Saturday 14 May 2011

Countryfile


After much feverish last-minute texting and e-mailing our team was assembled at Paxton Pits Nature Reserve. It was exactly 5.15 am and the weather was perfect; calm, still and clear as could be.


The team comprised of Delia Shannon, John Minnie and Keith Ridout from Aggregate Industries and Dr Ray Matthews (Chairman of the Friends of Paxton Pits Nature Reserve). I was present to act as guide and make the tea. We were all there to meet a crew from the BBC who had been staying nearby in St. Neots overnight to be ready for the early start.


Dean Jones was quick and businesslike; obviously in charge while Jim Blanche, who was festooned with boxes and wires, was busy from the off. A ludicrously big, furry microphone on a stick revealed him to be the sound-man. Methodical Dave Ronnie had a Volvo full of tripods and cameras, so no prizes there. And finally John Craven, who not only looked and sounded familiar but had a manner that made you think that you were picking up a conversation where you had left it yesterday.


We were off to hunt down a nightingale. Not just to hear it, but to capture it forever on film. As simple as that!


I had stood around for the previous hour and only heard one nightingale, a long way off. Although the weather was perfect, Ray and I were a bit worried as we passed three territories with not a peep. I parked my car near one bird that was singing in a half hearted way and he promptly packed up. We decided to push on to our favorite spot where four territories converge as this would give us a better chance of success and, ‘Bingo’, there was our bird, singing his heart out from the middle of a hawthorn. We couldn’t see him but we knew that if we waited he would move, and he did, three times, and always to the middle of another bush.



Leaving the crew with “Mr Bashful” I went in search of a more co-operative songster and found him in an ash tree near our farm-yard. Although I scanned the whole tree through binoculars I still couldn't see him. But then a young man on a bicycle peddled past, casually glanced up and pointed to the tree saying “Nightingale,‘See him?” I sent him back to get the team and the rest of the session went perfectly. That bird sang in the open for something like half an hour while the climbing sun gave him strength. It was John Craven’s first nightingale.

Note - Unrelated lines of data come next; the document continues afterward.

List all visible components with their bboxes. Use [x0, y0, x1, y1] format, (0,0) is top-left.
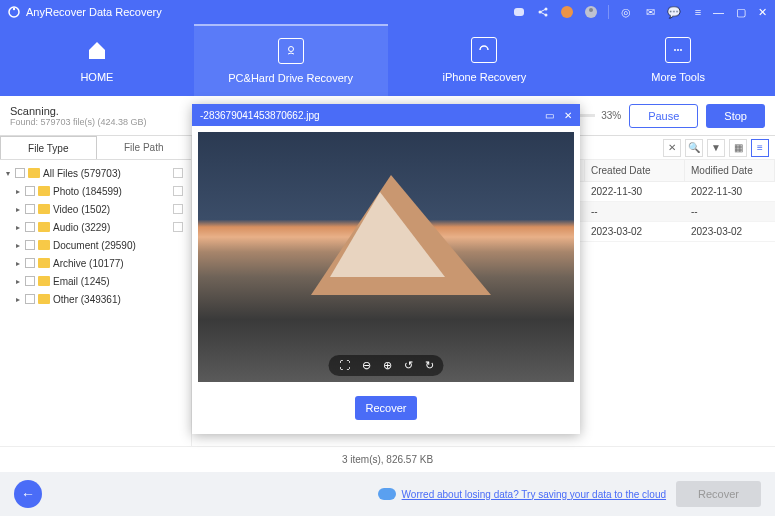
row-checkbox[interactable] — [173, 204, 183, 214]
selection-status: 3 item(s), 826.57 KB — [0, 446, 775, 472]
svg-line-6 — [540, 9, 546, 12]
tree-label: Photo (184599) — [53, 186, 122, 197]
clock-icon[interactable]: ◎ — [619, 5, 633, 19]
checkbox[interactable] — [25, 204, 35, 214]
caret-icon: ▸ — [14, 295, 22, 304]
folder-icon — [38, 240, 50, 250]
maximize-button[interactable]: ▢ — [736, 6, 746, 19]
cell-created: 2023-03-02 — [585, 222, 685, 241]
tree-item-audio[interactable]: ▸Audio (3229) — [0, 218, 191, 236]
svg-point-14 — [680, 49, 682, 51]
folder-icon — [38, 204, 50, 214]
nav-pc-recovery[interactable]: PC&Hard Drive Recovery — [194, 24, 388, 96]
preview-filename: -283679041453870662.jpg — [200, 110, 545, 121]
col-modified[interactable]: Modified Date — [685, 160, 775, 181]
stop-button[interactable]: Stop — [706, 104, 765, 128]
tree-item-all[interactable]: ▾ All Files (579703) — [0, 164, 191, 182]
checkbox[interactable] — [25, 240, 35, 250]
modal-restore-icon[interactable]: ▭ — [545, 110, 554, 121]
search-icon[interactable]: 🔍 — [685, 139, 703, 157]
checkbox[interactable] — [25, 186, 35, 196]
tree-item-video[interactable]: ▸Video (1502) — [0, 200, 191, 218]
scan-status: Scanning. — [10, 105, 185, 117]
checkbox[interactable] — [25, 276, 35, 286]
caret-icon: ▸ — [14, 205, 22, 214]
checkbox[interactable] — [15, 168, 25, 178]
nav-iphone-recovery[interactable]: iPhone Recovery — [388, 24, 582, 96]
back-button[interactable]: ← — [14, 480, 42, 508]
row-checkbox[interactable] — [173, 222, 183, 232]
tree-item-archive[interactable]: ▸Archive (10177) — [0, 254, 191, 272]
caret-icon: ▸ — [14, 241, 22, 250]
cloud-link-text: Worred about losing data? Try saving you… — [402, 489, 666, 500]
main-nav: HOME PC&Hard Drive Recovery iPhone Recov… — [0, 24, 775, 96]
filter-icon[interactable]: ▼ — [707, 139, 725, 157]
tab-file-path[interactable]: File Path — [97, 136, 192, 159]
checkbox[interactable] — [25, 294, 35, 304]
tree-item-document[interactable]: ▸Document (29590) — [0, 236, 191, 254]
mail-icon[interactable]: ✉ — [643, 5, 657, 19]
tree-item-other[interactable]: ▸Other (349361) — [0, 290, 191, 308]
folder-icon — [38, 186, 50, 196]
tree-item-email[interactable]: ▸Email (1245) — [0, 272, 191, 290]
footer: ← Worred about losing data? Try saving y… — [0, 472, 775, 516]
modal-close-icon[interactable]: ✕ — [564, 110, 572, 121]
checkbox[interactable] — [25, 258, 35, 268]
cell-created: -- — [585, 202, 685, 221]
share-icon[interactable] — [536, 5, 550, 19]
grid-view-icon[interactable]: ▦ — [729, 139, 747, 157]
checkbox[interactable] — [25, 222, 35, 232]
minimize-button[interactable]: — — [713, 6, 724, 19]
caret-icon: ▸ — [14, 223, 22, 232]
svg-point-10 — [589, 8, 593, 12]
svg-point-8 — [561, 6, 573, 18]
title-bar: AnyRecover Data Recovery ◎ ✉ 💬 ≡ — ▢ ✕ — [0, 0, 775, 24]
rotate-right-icon[interactable]: ↻ — [425, 359, 434, 372]
rotate-left-icon[interactable]: ↺ — [404, 359, 413, 372]
discord-icon[interactable] — [512, 5, 526, 19]
tree-label: Document (29590) — [53, 240, 136, 251]
recover-button-footer[interactable]: Recover — [676, 481, 761, 507]
nav-tools-label: More Tools — [651, 71, 705, 83]
nav-home[interactable]: HOME — [0, 24, 194, 96]
folder-icon — [38, 258, 50, 268]
menu-icon[interactable]: ≡ — [691, 5, 705, 19]
col-created[interactable]: Created Date — [585, 160, 685, 181]
progress-percent: 33% — [601, 110, 621, 121]
svg-rect-2 — [514, 8, 524, 16]
app-title: AnyRecover Data Recovery — [26, 6, 512, 18]
tree-label: Email (1245) — [53, 276, 110, 287]
row-checkbox[interactable] — [173, 168, 183, 178]
svg-line-7 — [540, 12, 546, 15]
tree-label: Audio (3229) — [53, 222, 110, 233]
zoom-out-icon[interactable]: ⊖ — [362, 359, 371, 372]
zoom-in-icon[interactable]: ⊕ — [383, 359, 392, 372]
folder-icon — [38, 222, 50, 232]
nav-more-tools[interactable]: More Tools — [581, 24, 775, 96]
chat-icon[interactable]: 💬 — [667, 5, 681, 19]
badge-icon[interactable] — [560, 5, 574, 19]
cell-modified: -- — [685, 202, 775, 221]
folder-icon — [28, 168, 40, 178]
preview-image: ⛶ ⊖ ⊕ ↺ ↻ — [198, 132, 574, 382]
cell-modified: 2022-11-30 — [685, 182, 775, 201]
tree-item-photo[interactable]: ▸Photo (184599) — [0, 182, 191, 200]
recover-button-modal[interactable]: Recover — [355, 396, 417, 420]
close-button[interactable]: ✕ — [758, 6, 767, 19]
cloud-icon — [378, 488, 396, 500]
list-view-icon[interactable]: ≡ — [751, 139, 769, 157]
cell-modified: 2023-03-02 — [685, 222, 775, 241]
clear-search-icon[interactable]: ✕ — [663, 139, 681, 157]
tree-label: All Files (579703) — [43, 168, 121, 179]
home-icon — [84, 37, 110, 63]
tab-file-type[interactable]: File Type — [0, 136, 97, 159]
pause-button[interactable]: Pause — [629, 104, 698, 128]
avatar-icon[interactable] — [584, 5, 598, 19]
nav-home-label: HOME — [80, 71, 113, 83]
caret-icon: ▸ — [14, 259, 22, 268]
tree-label: Other (349361) — [53, 294, 121, 305]
cloud-backup-link[interactable]: Worred about losing data? Try saving you… — [378, 488, 666, 500]
fullscreen-icon[interactable]: ⛶ — [339, 359, 350, 372]
modal-header[interactable]: -283679041453870662.jpg ▭ ✕ — [192, 104, 580, 126]
row-checkbox[interactable] — [173, 186, 183, 196]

Ray and John (who look like twins) conducted a short piece to camera (several times) about the nightingales at Paxton and it was ‘in the can’ (as we broadcasters say).


Dean wanted a few shots of the sorting plant to illustrate what the Reserve would have looked like immediately after quarrying; the point being that we can create new habitat and wonderful places for people too. But we knew that, didn't we?


You can see the resulting two minutes of Paxton Pits at its best on the Countryfile Programme, on Sunday May 29th. Look out for a clip of John Craven speaking from Priory Park as well.